By calling our attention to the images that consistently and significantly appeared alongside some of the well-remembered texts of the Harlem Renaissance, Carroll foregrounds the very modernity that the New Negro Movement sought self-consciously to embrace. Her call for critics "to assess the connections participants forged between the arts" (my emphasis, p. 14) speaks further to the very multi-disciplinarity of New Negro cultural production as well as the current need for scholars of African-American culture to venture beyond cozy notions of traditional expertise. Carroll's work explicitly attempts to address the conundrum that Alain Locke set forth in announcing the presence of a "new" Negro on the American scene when he wrote: "The Sociologist, the Philanthropist, the Race-leader are not unaware of the New Negro, but they are at a loss to account for him. He simply cannot be swathed in their formulae."[1] We still may be at a loss to explain the New Negro because we are often called upon to analyze some aspect of a particular text rather than the interplay of its component parts. Thus we look at the complex representations of African-American psychology that Harlem Renaissance texts may give us rather than at the even more complicated interplay between images, text, and audience that might liberate us from such banal questions as whether the Harlem Renaissance was a "failure" or not.
Carroll's analysis helps us gain insight into the New Negro movement as a multi-mediated age; she argues that to reserve such complexity for our own era is to distort the past. The author carefully works her way through a variety of texts in ways that will prove useful for readers from a variety of disciplinary standpoints.
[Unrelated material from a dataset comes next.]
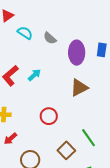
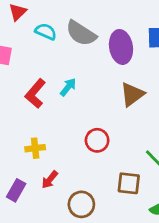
gray semicircle: (50, 38) -> (81, 33), size x1.6
brown square: (66, 150) -> (129, 183), turned -30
The first two chapters, for instance, take up two leading publications of the time, The Crisis and Opportunity , as magazines. Although it may seem obvious to think of these as periodical publications, Carroll examines the issues of editorship, readership, ideological and aesthetic mission and generic convention that make the periodical unique. She takes up the implicit and explicit ways in which journals engage in a multitude of concerns simultaneously, and, as a result, positions herself as a knowing respondent to W.E.B. DuBois's rhetorical question: "How is it that an organization of this kind [the NAACP] can turn aside to talk about Art? After all, what do we who are slaves and black have to do with Art?"[2] African-American periodicals of the era had to recognize the power of both the text and the image to represent blackness in new and fruitful ways; to increase their impact they placed them--using one of Carroll's key terms--in "abrupt juxtapositions" with each other (p. 28).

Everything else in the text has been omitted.